Here I am again, it has been a little while since I came on here. I became very busy with my case managing job. I can not believe the heartache going home in many homes here in our country. I want to talk about a teenager in “the system” that was beautiful, smart, and had the same personality type on the Meyer Briggs Researched personality types as my little sister.

The first day I met this big eyed blonde hair teenager girl, she was sitting across from me and my supervisor in juvenile detention center. I had been in and out of the jail in my neighborhood because I had worked with programs that have to do with the jail. I was still nervous to meet her because despite teenagers being stereotyped as mean, she was supposedly very troubled.

However, right away I grew to like her. This little blonde girl was far from mean even though she liked to put on a mean persona. She was never mean to me. The day I met her she was wearing an gray jumper and jail flip flops. She was scared and frail. She had barely had any sleep and she looked desperate. I was sad for her right away.

I listened as my supervisor introduced me and asked her all about what was going on. I was shocked to hear she had been in a fight and that the other girl had started it. She had some bruises on her face. However the guards we had talked to i the waiting room had said she started it by “running her mouth.”

I could not help but think to myself, there is something wrong about putting a child here. She is not fully developed yet she is being herded together with more dangerous people and generally being unloved and unheard. Over the next few weeks she came into my care as a case manager. She laughed with me and told me about her family. I told her the hard truth and asked her to be good for her grandpa who she lived with.

She told me she was doing great at home and that she had learned her lesson and never wanted to go back to juvenile detention center again. I believed her. Her grandfather was happy she was out of jail and took care of her but he often was not home. He had to go buy large amounts of firewood to heat the house with a wood stove. The roof of the home had caved in when a bad storm blew in. It was barely livable in the home.
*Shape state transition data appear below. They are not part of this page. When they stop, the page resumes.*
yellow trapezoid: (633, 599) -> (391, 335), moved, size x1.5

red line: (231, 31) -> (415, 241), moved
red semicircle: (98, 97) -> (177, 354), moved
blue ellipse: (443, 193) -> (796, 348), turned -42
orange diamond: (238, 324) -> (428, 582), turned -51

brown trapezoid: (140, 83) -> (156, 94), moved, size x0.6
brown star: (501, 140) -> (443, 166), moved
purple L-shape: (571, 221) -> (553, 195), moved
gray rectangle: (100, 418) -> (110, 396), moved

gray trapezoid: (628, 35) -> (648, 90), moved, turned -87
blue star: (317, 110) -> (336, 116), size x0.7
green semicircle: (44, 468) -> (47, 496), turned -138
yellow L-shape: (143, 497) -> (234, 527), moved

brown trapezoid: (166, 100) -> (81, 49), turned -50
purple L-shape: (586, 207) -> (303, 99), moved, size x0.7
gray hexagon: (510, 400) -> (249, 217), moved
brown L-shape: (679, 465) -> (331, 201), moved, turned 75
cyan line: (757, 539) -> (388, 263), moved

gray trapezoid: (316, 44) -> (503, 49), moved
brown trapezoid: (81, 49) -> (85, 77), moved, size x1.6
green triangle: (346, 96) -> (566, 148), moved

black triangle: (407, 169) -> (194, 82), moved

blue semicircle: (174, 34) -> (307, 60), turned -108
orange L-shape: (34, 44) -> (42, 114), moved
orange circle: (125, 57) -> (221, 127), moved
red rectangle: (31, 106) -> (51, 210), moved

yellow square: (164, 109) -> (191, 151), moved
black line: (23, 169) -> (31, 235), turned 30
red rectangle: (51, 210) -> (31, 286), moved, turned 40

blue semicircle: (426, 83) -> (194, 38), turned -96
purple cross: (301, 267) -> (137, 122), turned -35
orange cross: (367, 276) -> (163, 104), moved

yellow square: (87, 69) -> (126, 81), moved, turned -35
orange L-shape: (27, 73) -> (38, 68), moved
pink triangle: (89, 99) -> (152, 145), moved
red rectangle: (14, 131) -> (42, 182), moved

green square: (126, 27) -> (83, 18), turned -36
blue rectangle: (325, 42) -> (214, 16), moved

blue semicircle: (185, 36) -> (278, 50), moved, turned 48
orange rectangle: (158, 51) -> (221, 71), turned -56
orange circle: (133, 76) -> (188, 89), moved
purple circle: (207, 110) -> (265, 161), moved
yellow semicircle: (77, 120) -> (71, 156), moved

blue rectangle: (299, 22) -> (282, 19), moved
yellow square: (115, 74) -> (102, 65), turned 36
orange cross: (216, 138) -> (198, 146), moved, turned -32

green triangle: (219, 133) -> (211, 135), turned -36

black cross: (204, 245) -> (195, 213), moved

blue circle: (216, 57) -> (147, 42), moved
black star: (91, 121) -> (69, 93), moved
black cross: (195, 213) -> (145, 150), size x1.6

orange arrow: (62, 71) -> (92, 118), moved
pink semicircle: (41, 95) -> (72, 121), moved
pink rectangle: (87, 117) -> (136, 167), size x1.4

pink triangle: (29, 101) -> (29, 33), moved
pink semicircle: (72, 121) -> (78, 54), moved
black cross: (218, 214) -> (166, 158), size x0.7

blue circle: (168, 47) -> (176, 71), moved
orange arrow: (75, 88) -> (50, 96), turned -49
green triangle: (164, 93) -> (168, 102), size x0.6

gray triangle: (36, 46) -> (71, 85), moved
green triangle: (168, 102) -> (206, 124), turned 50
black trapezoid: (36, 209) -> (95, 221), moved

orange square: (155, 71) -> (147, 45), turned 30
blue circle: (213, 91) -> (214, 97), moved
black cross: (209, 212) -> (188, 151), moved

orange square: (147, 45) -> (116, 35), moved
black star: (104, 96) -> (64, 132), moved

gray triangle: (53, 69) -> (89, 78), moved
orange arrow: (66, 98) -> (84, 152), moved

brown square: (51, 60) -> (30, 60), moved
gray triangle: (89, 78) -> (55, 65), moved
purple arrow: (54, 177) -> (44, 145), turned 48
The little blonde girl looked pretty in her teenage clothes compared to the gray jumpsuit I met her in. I became close with her grandpa and her. I spent a few days every week helping her with school, helping her through probation, and supporting her in court appearances.

Then one day she became ill. Her grandfather also felt sick so I did not think much of it. I escorted her to a surprise drug screen on Friday where I gave her a speech about how great she was doing at home and in school. Saturday I was on my way through town with my husband when I received an emergency call from the little girls grandfather.

“The police came and took my granddaughter without telling me anything but that she failed a drug screen.”

I immediately went to the jail to find out what was going on. According to the officers in the jail, the little girl had failed the very dug screen that I had taken her to. I could not understand how she had been high on the way to the test. I realized right away that she had been faking me out the whole time.

I was sad for her again. I felt she was to young to deal with the downward spiral of addiction. In jail she told me she needed support and that she was really feeling down. However, my supervisor terminated her case immediately despite her needs. The little blonde girl was abandoned by the mental health professionals she needed and I had to make a disheartening visit to inform her that I would no longer be her case manager. She was so angry and sad.

I told the supervisor I felt it was wrong to stop helping her but she told me it was the wishes of the probation officer. I do not know where the girl is today because I no longer talk to her or have contact with her family. I hope she got her act together. I hope God protected her.